We’re Robert and Kathey Raskin, and we’re delighted to learn that the children in Indiana’s child welfare system are fighting back against the apathy that they’re in. We’re proud of these patriots standing up and claiming what’s theirs: a fair and just examination of the fouled-up system that they’re in here. Their allegations stem from their opinion that Indiana is failing in its duty to protect more than 22,000 children in the state’ child welfare system.
We’ve written about the state of affairs that makes up the welfare system for children in Indiana in the past. We always try and follow up on previously reported locations to provide timely updates on what’s happening out there. We’re not a one and done blog. We stay on top of everything that concerns what we see as the lethargy and corruption that plagues the system worldwide. The entirety of the child welfare system deserves a closer look. We reveal what we can here.

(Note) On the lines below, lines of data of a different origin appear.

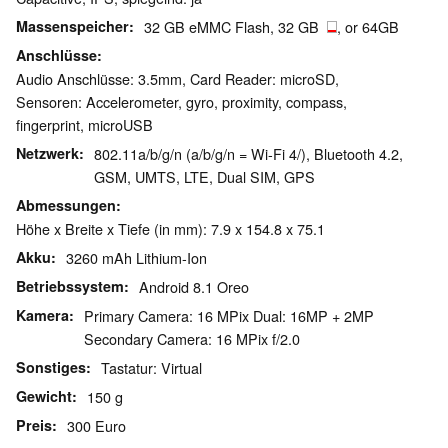
Massenspeicher
32 GB eMMC Flash, 32 GB
, or 64GB
Anschlüsse
Audio Anschlüsse: 3.5mm, Card Reader: microSD,
Sensoren: Accelerometer, gyro, proximity, compass,
fingerprint, microUSB
Netzwerk
802.11a/b/g/n (a/b/g/n = Wi-Fi 4/), Bluetooth 4.2,
GSM, UMTS, LTE, Dual SIM, GPS
Abmessungen
Höhe x Breite x Tiefe (in mm): 7.9 x 154.8 x 75.1
Akku
3260 mAh Lithium-Ion
Betriebssystem
Android 8.1 Oreo
Kamera
Primary Camera: 16 MPix Dual: 16MP + 2MP
Secondary Camera: 16 MPix f/2.0
Sonstiges
Tastatur: Virtual
Gewicht
150 g
Preis
300 Euro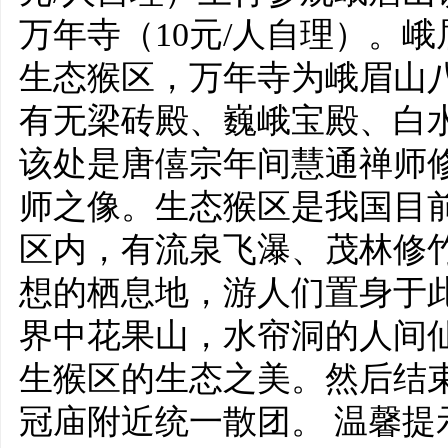
万年寺（10元/人自理）。
生态猴区，万年寺为峨眉山
有无梁砖殿、巍峨宝殿、白
该处是唐僖宗年间慧通禅师
师之像。生态猴区是我国目
区内，有流泉飞瀑、茂林修
想的栖息地，游人们置身于此
界中花果山，水帘洞的人间
生猴区的生态之美。然后结束
冠庙附近统一散团。 温馨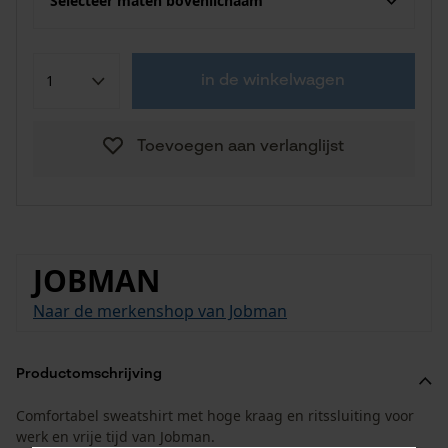
Selecteer maten bovenlichaam
in de winkelwagen
Toevoegen aan verlanglijst
JOBMAN
Naar de merkenshop van Jobman
Productomschrijving
Comfortabel sweatshirt met hoge kraag en ritssluiting voor
werk en vrije tijd van Jobman.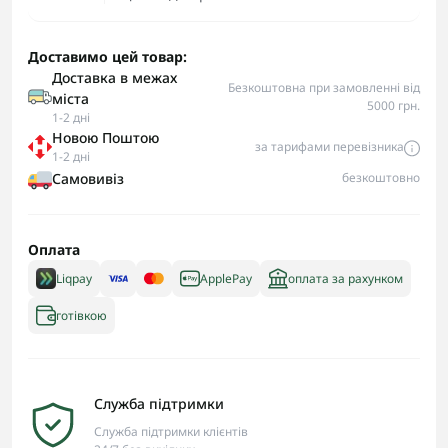
Доставимо цей товар:
Доставка в межах
Безкоштовна при замовленні від
міста
5000 грн.
1-2 дні
Новою Поштою
за тарифами перевізника
1-2 дні
Самовивіз
безкоштовно
Оплата
Liqpay
ApplePay
оплата за рахунком
готівкою
Служба підтримки
Служба підтримки клієнтів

Failure to Protect the Kids
The lawsuit alleges that the nine children – unnamed for their privacy – felt that the state put them in inappropriate, unstable, or overly restrictive settings. They represent a class of 22,000 children who are in DCS custody, as well as an ADA subclass of thousands of children with disabilities who are wards. They didn’t receive the necessary support services and medical care. Their medical care, mental health, and physical needs are hampered by irregular DCS assessments and the lack of available resources.
Furthermore, they weren’t given meaningful case management resulting in delayed or no services and little oversight of a child. All these factors – among many others – allowed children to languish in foster care for years. Eventually, they were reunified with their primary caretakers, adopted, or aged out of the system.
Statistics Mean Nothing Without Tangible Results
The Child Welfare Consulting Group criticized the agency’s disorganization in a 2018 audit. The agency claimed to have made changes – too little, too late, we say – including a 17 percent decrease in total cases since January 2018 and a 14 percent decrease in out-of-home placements. They claim staff turnover is down 18 percent, and attorney caseloads are lessened as well. They added 25 positions since January 2019.
But the kids are smart. Their lawsuit points this out by alleging DCS appears to focus more on improving statistics. They still failed to properly investigate allegations, or they would send children home too quickly and without necessary services and aftercare. They demand that Indiana transform its foster care system, including acquiring properly trained caseworkers to meet the needs of foster children.